Contributed to the AccelerationConsortium/ac-training-lab repository by developing automation features and remote control capabilities for experimental hardware, with a focus on Pioreactor systems. Leveraged Python, Docker, and MQTT to integrate real-time monitoring, precise liquid handling, and remote relay control, while enhancing data visualization and workflow automation through Jupyter Notebooks and Prefect. Improved API reliability and process management by refactoring endpoint handling and debugging process logic. Delivered comprehensive documentation, including a WiFi setup guide, to streamline onboarding and support field deployments. The work emphasized robust backend development, scalable DevOps practices, and clear user guidance to enable safer, more efficient experimentation.
April 2025 — Focused on strengthening user onboarding and documentation for Pioreactor WiFi configuration within the ac-training-lab repo, delivering a comprehensive setup guide supported by visuals and travel connectivity considerations.

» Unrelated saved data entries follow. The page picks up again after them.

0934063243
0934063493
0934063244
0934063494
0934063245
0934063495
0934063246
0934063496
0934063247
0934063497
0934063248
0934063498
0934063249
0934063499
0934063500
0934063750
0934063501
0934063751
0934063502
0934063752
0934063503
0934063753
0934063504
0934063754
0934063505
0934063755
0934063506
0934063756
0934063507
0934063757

April 2025 — Focused on strengthening user onboarding and documentation for Pioreactor WiFi configuration within the ac-training-lab repo, delivering a comprehensive setup guide supported by visuals and travel connectivity considerations.
February 2025 monthly summary for AccelerationConsortium/ac-training-lab: Key features delivered include Raspberry Pi MQTT integration for Bambu Lab printer status queries and control with testing utilities; Prefect-based workflow automation and Docker Compose deployment for Gradio API PioReactor; and comprehensive documentation for Bambu Labs integration and receive.py. No major bugs fixed this month; remaining work focused on stabilization and clarity. Overall impact: improved remote monitoring/control, automated stirring workflows, and clearer on-boarding; enabling scalable testing and deployment. Technologies/skills demonstrated include Raspberry Pi MQTT, MQTT testing utilities, API refactors, Prefect workflows, Docker Compose, Gradio API integration, and thorough documentation.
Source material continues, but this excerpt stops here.